13th Deputy Speaker of the National Assembly of Pakistan
- In office 4 November 1990 – 18 July 1993
- President: Ghulam Ishaq Khan
- Prime Minister: Nawaz Sharif
- Speaker: Gohar Ayub Khan
- Preceded by: Ashraf Khatoon Abbasi
- Succeeded by: Syed Zafar Ali Shah

Member of National Assembly of Pakistan
- In office 1993–1996
- Constituency: Islamabad
- In office 1990–1993
- Constituency: Islamabad
- In office 1985–1988
- Constituency: Islamabad

Personal details
- Born: 18 February 1948 Islamabad, Pakistan
- Died: 9 January 2021 (aged 72) Islamabad, Pakistan
- Cause of death: Cardiac arrest
- Citizenship: Islamabad
- Party: Pakistan Muslim League (N)
- Other political affiliations: Islami Jamhoori Ittehad (before 1993)
- Children: Mustafa Nawaz Khokhar (son)
- Relatives: See Khokhar Family
- Occupation: Politician

= Mohammad Nawaz Khokhar =

Pakistani politician (1948–2021)

Muhammad Nawaz Khokhar was a Pakistani politician from Islamabad, Pakistan.

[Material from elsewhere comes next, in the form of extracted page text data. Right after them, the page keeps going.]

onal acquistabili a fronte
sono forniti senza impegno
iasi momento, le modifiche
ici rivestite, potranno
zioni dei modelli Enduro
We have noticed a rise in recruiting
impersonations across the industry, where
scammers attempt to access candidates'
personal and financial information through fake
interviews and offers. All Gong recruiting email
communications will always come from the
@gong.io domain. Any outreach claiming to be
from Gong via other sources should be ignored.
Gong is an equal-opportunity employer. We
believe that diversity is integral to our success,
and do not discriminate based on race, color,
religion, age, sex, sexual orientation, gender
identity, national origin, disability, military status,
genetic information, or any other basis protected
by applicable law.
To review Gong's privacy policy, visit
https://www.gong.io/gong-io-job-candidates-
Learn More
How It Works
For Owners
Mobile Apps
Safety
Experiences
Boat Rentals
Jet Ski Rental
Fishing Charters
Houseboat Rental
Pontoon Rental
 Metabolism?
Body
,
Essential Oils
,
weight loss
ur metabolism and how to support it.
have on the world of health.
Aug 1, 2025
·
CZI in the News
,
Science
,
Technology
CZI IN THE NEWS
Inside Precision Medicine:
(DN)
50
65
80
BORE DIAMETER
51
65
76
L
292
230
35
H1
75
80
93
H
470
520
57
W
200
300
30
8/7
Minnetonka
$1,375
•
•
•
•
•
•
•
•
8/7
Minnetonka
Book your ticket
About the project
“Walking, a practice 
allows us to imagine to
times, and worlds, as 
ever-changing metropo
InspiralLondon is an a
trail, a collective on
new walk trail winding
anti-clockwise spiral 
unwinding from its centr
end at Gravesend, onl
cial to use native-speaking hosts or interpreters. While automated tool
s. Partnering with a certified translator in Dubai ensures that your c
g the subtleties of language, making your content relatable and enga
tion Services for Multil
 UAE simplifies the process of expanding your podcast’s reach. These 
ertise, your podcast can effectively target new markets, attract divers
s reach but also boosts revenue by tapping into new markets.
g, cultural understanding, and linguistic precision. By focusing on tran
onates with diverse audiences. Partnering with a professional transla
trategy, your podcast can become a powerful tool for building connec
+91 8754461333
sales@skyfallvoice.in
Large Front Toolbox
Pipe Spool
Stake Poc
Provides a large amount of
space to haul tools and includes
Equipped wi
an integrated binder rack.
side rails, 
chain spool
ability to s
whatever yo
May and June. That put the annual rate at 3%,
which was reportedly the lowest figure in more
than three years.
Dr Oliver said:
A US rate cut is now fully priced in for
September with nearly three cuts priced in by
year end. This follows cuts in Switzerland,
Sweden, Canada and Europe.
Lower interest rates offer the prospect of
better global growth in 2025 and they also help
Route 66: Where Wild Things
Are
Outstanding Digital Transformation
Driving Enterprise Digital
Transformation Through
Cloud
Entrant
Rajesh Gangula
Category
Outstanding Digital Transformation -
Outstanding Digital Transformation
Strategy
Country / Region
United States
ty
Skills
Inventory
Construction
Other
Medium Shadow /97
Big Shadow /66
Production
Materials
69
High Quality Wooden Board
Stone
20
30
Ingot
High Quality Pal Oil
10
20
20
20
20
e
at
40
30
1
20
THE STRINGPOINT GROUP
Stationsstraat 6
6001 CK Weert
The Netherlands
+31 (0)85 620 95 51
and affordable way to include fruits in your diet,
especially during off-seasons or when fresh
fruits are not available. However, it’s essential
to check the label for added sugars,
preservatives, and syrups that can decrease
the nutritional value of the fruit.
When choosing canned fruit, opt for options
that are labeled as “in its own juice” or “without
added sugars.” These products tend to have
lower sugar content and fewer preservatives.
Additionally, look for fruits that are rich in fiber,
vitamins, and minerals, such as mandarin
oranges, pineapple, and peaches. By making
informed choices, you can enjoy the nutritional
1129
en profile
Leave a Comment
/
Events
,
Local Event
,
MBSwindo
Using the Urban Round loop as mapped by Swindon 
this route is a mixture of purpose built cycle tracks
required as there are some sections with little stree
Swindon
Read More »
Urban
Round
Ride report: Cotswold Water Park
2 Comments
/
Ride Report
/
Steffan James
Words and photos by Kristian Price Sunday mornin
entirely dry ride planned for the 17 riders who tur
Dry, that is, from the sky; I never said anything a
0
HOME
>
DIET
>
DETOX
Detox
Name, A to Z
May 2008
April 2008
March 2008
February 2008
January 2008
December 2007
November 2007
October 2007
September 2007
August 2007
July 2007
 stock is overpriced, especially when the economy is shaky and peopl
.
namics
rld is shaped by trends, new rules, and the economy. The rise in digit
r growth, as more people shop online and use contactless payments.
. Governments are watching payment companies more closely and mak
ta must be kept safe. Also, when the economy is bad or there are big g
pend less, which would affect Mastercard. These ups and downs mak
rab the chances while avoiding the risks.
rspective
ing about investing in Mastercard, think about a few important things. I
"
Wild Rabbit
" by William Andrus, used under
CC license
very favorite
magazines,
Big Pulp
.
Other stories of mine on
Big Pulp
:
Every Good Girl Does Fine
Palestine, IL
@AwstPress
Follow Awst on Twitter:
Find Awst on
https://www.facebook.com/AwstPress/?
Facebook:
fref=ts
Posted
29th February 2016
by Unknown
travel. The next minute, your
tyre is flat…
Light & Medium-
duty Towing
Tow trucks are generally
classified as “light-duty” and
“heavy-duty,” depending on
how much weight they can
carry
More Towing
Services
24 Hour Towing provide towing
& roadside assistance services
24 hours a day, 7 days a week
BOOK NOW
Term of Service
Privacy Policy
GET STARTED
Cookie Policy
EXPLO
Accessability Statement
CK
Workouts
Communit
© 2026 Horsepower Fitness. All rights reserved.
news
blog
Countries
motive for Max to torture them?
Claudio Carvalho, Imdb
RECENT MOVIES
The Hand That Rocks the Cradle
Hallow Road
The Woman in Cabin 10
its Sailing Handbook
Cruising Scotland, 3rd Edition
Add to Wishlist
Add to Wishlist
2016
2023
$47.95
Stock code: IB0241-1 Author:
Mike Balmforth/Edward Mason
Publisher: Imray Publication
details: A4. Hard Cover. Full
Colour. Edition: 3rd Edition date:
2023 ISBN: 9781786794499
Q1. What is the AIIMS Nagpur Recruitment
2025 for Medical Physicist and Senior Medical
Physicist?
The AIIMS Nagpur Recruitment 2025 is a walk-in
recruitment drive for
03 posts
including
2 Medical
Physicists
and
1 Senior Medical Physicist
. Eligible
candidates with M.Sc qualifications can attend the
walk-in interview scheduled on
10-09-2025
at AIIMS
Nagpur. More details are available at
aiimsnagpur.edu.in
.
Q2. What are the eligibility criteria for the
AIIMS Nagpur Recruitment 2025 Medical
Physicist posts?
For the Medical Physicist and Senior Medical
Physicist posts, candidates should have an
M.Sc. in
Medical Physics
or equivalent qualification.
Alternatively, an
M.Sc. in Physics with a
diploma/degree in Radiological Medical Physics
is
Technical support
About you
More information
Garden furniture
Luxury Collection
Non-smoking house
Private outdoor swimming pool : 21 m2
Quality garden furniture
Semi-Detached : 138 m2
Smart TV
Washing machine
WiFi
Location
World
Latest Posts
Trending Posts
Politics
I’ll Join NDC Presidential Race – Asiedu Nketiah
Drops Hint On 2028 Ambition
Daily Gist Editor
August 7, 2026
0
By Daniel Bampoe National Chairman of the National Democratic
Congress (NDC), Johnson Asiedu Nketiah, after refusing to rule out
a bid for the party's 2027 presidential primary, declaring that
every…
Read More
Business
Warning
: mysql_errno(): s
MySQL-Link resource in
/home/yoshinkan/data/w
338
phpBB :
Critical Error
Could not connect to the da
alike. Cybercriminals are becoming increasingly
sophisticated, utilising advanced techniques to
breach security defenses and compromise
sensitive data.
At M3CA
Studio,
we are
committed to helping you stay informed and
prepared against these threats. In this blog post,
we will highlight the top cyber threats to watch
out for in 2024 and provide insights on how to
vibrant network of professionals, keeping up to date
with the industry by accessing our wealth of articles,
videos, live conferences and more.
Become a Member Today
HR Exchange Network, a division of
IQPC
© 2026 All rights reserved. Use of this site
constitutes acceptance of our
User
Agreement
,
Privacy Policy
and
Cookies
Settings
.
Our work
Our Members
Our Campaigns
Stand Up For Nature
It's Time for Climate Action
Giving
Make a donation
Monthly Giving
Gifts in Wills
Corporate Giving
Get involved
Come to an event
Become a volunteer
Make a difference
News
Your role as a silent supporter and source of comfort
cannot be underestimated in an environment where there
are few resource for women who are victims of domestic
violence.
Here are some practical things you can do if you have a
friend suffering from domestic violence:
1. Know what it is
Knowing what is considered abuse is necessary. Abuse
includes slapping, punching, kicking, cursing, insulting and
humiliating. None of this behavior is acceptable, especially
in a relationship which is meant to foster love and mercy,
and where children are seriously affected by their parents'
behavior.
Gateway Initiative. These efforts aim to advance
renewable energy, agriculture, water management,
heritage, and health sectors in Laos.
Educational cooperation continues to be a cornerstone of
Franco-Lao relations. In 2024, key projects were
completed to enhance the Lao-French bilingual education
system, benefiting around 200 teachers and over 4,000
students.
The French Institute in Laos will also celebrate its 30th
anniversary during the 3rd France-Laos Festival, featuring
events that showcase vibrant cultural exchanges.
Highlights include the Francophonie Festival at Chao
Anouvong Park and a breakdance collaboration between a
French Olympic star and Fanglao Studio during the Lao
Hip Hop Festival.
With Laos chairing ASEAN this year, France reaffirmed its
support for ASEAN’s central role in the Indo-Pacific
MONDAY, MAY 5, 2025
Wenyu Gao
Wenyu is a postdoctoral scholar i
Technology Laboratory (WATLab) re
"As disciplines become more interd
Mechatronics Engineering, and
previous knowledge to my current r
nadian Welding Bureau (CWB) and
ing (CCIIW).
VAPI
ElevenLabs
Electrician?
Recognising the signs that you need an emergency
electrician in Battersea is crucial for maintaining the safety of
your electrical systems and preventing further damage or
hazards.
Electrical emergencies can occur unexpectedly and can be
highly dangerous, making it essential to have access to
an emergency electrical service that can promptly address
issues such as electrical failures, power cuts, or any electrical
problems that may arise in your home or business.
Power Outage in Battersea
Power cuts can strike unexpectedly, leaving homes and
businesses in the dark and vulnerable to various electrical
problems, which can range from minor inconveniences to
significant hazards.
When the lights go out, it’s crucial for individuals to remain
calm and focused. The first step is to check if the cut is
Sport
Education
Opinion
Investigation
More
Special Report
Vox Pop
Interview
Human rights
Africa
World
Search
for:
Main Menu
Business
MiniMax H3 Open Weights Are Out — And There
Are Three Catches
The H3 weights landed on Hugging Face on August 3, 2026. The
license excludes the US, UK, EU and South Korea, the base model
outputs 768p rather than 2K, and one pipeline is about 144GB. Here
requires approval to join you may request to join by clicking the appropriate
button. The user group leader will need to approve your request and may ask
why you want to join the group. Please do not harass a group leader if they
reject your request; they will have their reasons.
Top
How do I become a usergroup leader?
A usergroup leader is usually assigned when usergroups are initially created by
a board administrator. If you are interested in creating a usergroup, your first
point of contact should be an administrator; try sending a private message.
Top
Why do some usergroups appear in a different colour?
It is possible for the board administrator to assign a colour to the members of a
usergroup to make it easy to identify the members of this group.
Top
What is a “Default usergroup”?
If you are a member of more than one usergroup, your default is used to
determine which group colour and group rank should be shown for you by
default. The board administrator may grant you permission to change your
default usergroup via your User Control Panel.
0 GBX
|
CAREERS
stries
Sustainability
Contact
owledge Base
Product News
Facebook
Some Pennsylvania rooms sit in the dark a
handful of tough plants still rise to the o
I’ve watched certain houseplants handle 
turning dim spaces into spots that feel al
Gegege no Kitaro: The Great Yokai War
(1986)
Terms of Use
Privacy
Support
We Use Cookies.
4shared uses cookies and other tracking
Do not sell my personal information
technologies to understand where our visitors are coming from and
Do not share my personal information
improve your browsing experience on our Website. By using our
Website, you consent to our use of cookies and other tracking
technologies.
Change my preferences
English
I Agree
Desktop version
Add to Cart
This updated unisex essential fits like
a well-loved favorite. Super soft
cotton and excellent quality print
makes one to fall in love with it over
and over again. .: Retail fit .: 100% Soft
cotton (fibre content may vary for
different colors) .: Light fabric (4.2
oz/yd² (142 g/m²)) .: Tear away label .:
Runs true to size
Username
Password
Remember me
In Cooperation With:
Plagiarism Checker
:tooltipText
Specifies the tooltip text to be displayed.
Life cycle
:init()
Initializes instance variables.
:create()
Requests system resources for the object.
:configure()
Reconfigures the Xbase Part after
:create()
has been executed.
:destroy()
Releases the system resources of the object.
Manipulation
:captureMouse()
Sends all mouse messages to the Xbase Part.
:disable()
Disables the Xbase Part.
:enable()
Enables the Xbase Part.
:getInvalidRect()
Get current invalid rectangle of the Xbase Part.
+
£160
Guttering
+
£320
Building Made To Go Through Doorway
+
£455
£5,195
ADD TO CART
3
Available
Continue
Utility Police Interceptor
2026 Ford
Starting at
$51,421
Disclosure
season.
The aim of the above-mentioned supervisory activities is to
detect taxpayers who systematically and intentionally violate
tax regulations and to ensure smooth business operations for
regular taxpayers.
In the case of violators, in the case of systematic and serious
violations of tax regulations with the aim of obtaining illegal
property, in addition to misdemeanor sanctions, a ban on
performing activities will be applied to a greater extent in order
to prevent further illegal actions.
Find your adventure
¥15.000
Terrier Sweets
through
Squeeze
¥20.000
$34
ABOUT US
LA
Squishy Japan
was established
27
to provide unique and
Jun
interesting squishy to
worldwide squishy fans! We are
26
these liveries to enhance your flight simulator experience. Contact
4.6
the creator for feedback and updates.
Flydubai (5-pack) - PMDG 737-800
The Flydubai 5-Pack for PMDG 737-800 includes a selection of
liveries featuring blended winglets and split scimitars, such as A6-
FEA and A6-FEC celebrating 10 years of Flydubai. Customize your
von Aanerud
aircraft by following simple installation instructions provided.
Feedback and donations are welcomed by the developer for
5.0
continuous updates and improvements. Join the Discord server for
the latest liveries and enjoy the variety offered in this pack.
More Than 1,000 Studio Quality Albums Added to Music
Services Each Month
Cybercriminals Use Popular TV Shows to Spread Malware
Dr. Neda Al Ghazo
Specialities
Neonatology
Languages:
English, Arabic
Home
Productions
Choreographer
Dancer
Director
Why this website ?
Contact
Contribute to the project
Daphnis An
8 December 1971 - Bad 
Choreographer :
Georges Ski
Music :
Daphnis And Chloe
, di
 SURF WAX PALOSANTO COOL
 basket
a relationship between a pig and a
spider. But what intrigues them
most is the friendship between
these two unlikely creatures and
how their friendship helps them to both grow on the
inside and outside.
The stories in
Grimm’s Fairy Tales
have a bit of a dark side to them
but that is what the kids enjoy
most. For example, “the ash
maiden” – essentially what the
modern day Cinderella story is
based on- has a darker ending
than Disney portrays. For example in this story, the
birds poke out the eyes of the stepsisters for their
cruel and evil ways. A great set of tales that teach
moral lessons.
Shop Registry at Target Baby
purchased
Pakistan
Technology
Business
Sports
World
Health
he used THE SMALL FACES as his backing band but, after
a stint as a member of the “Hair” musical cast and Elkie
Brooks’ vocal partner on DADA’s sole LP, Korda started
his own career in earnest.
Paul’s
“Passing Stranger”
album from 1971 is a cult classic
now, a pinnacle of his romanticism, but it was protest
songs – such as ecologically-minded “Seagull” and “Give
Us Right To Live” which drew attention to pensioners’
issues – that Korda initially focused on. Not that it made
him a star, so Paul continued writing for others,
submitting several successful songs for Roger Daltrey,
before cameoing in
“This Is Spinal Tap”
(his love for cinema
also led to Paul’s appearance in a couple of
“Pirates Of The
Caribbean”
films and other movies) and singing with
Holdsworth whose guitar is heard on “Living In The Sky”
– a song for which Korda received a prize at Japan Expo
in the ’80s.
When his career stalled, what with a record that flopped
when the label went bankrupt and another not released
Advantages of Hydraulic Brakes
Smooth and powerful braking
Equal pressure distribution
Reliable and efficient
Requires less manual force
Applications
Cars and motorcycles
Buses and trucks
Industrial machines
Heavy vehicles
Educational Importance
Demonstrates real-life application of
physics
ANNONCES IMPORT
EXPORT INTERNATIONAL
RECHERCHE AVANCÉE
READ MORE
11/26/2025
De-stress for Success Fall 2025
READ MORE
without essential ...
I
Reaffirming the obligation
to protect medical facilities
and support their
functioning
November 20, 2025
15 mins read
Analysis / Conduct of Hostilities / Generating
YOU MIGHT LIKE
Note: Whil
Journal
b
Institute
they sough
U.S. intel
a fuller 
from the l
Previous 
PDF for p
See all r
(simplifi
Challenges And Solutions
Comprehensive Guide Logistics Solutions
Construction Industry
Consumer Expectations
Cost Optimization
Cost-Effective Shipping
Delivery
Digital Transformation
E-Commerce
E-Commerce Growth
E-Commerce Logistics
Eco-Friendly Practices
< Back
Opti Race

== Early life and career ==
Nawaz Khokhar was elected as MNA thrice from his constituency NA-35 (Islamabad) in 1985–1988, 1990–1993 and 1993–1996.
He was elected the deputy speaker of the National Assembly of Pakistan in 1999 and also served as Minister of Science and Technology. He was one of the most notorious politicians. He was brother of late Imtiaz Khokhar also known as Taji Khokhar. He died on 9 January 2021 due to cardiac arrest.